CoqStoq

Benchmark for evaluating Coq proof search tools.

Installation

Requirements:

opam >= 2.1.2 (previous versions are untested)
poetry >= 1.8.3 (previous versions are untested)
python >= 3.11 (previous versions are untested)

Clone this repository and its submodules:

git clone [email protected]:rkthomps/CoqStoq --recurse-submodules

Build and initialize the CoqStoq python environment:

cd CoqStoq
poetry install
poetry shell

Install the CoqStoq opam switch

opam switch import coqstoq.opam --switch=coqstoq --repos=default,coq-released=https://coq.inria.fr/opam/released

Build the CoqStoq repositories

python3 coqstoq/build_projects.py

Check your setup (from the project root directory)

pytest

Usage

`EvalThm`

A eval theorem is represented by the following python object:

@dataclass
class EvalTheorem:
    project: Project
    path: Path  # relative path in the project
    theorem_start_pos: Position  # inclusive
    theorem_end_pos: Position  # inclusive line, exclusive column
    proof_start_pos: Position  # inclusive
    proof_end_pos: Position  # inclusive line, exclusive column
    hash: str  # Hash of file when theorem was collected

Loading `EvalThm`s from a Split

You can interact with the predefined EvalThms in CoqStoq in the following way. Note that CoqStoq's theorems have been shuffled. That is, for some index $i$, the theorem at that index is determined completely randomly. This means, for example, that taking a slice of the first 500 theorems is a random sample of theorems from the particular split.

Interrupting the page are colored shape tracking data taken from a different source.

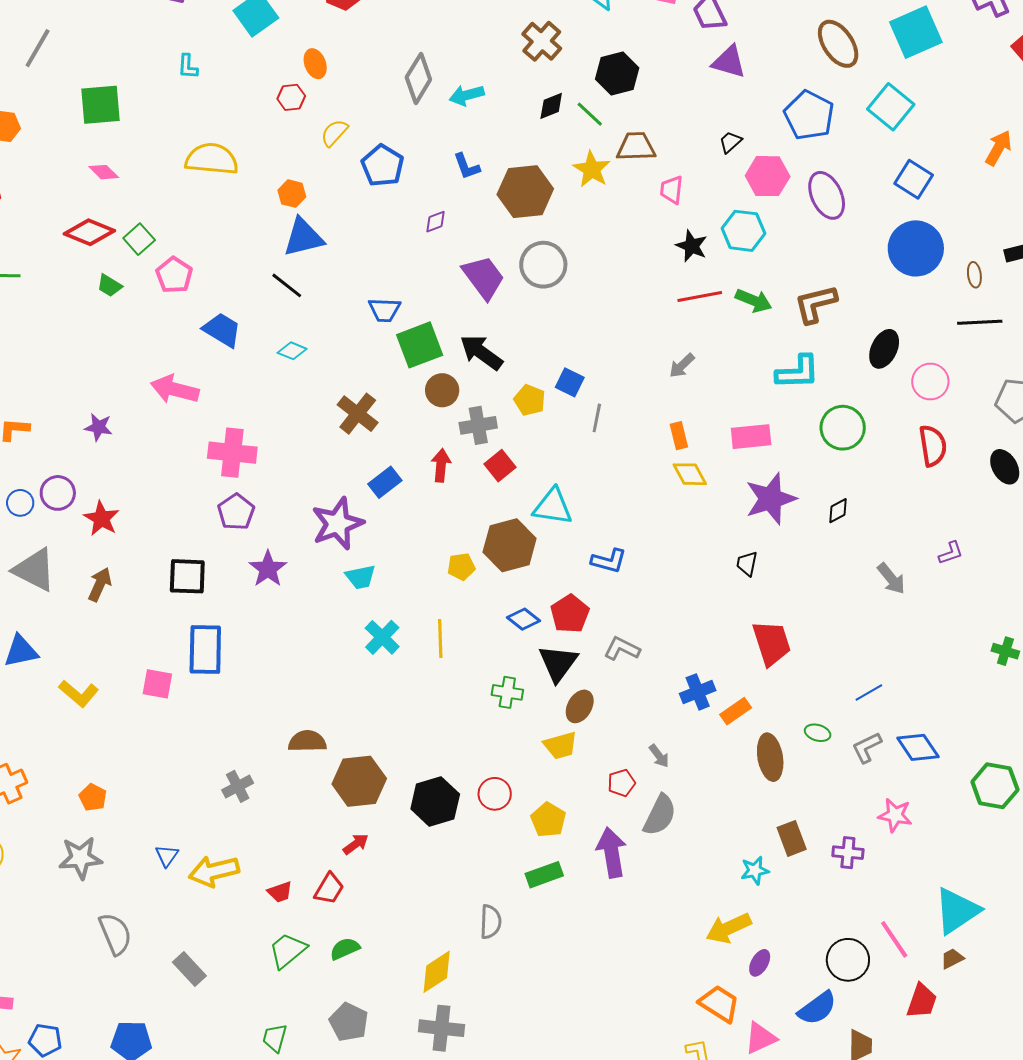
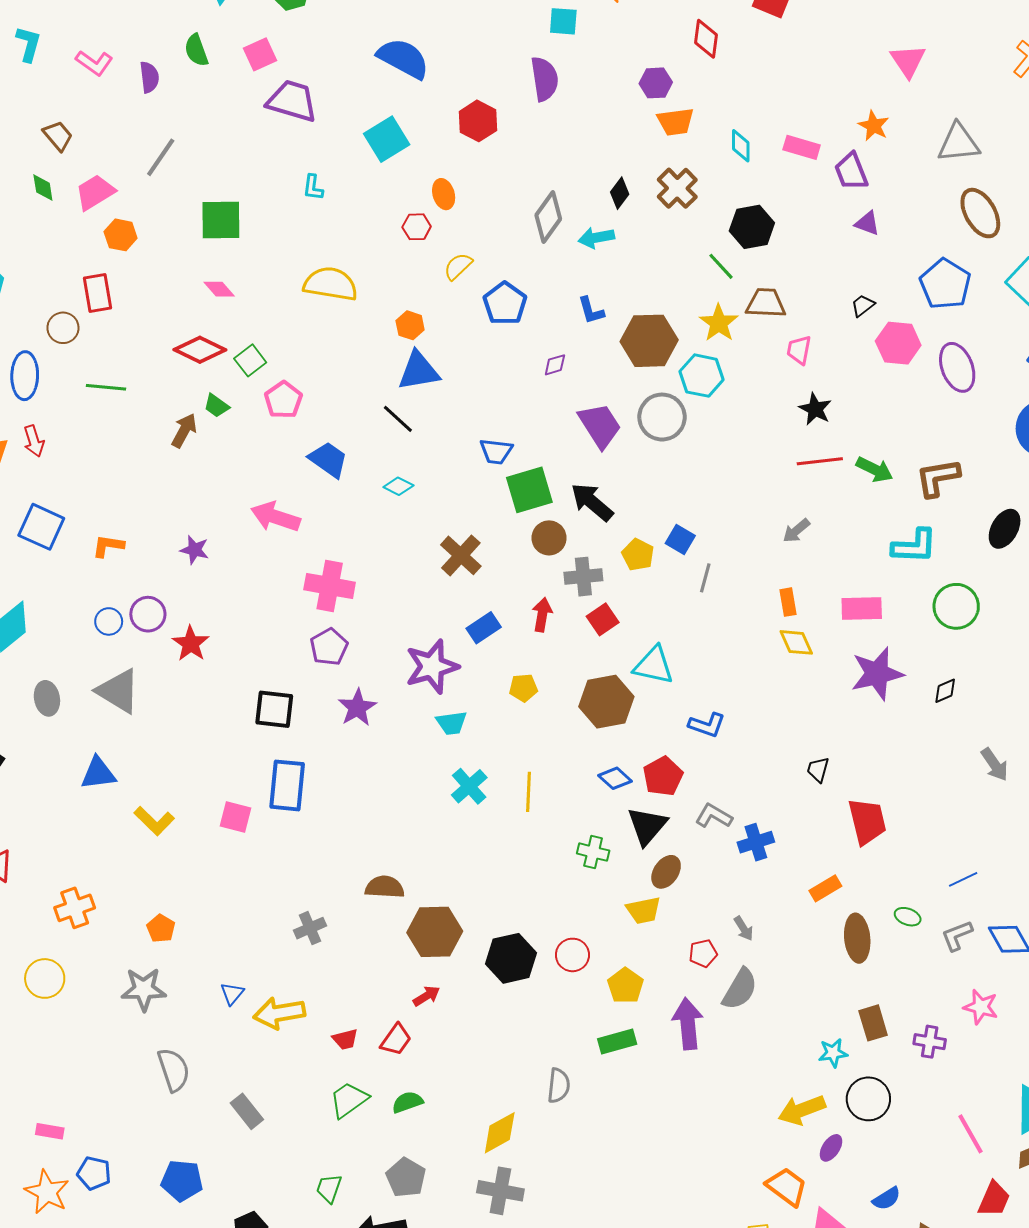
purple triangle: (729, 62) -> (867, 223), size x0.7
black diamond: (551, 106) -> (620, 193), moved, turned -36
cyan hexagon: (743, 231) -> (702, 376), moved
black trapezoid: (747, 564) -> (818, 769), moved
yellow pentagon: (461, 567) -> (523, 688), moved
brown arrow: (100, 584) -> (184, 431), moved
blue cross: (698, 692) -> (756, 842), moved
black circle: (848, 960) -> (868, 1099), moved
blue semicircle: (817, 1008) -> (887, 1199), size x0.7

Also note, if you are going to load many theorems from CoqStoq, it is more efficient to use the get_theorems function than the get_theorem function.

from coqstoq import num_theorems, get_theorem, get_theorem_list, Split

# number of theorems in the testing split
print(num_theorems(Split.TEST)) 

# get the theorem at index 10 from the validation split
print(get_theorem(Split.VAL), 10) 

# get the list of theorems in the cutoff split 
print(get_theorems(Split.CUTOFF))

Reporting Results

To add the results of a new tool to CoqStoq, we ask that the results of your tool be presented in a .json file containing the following data structure (which has a .to_json())

@dataclass
class EvalResults:
    hardware: str  # Description of hardware used
    results: list[Result]

@dataclass
class Result:
    thm: EvalTheorem
    proof: Optional[str]  # Proof found
    time: Optional[float]  # Time in seconds

Adding Projects

Suppose you want to add two projects, "bar" and "baz" to CoqStoq.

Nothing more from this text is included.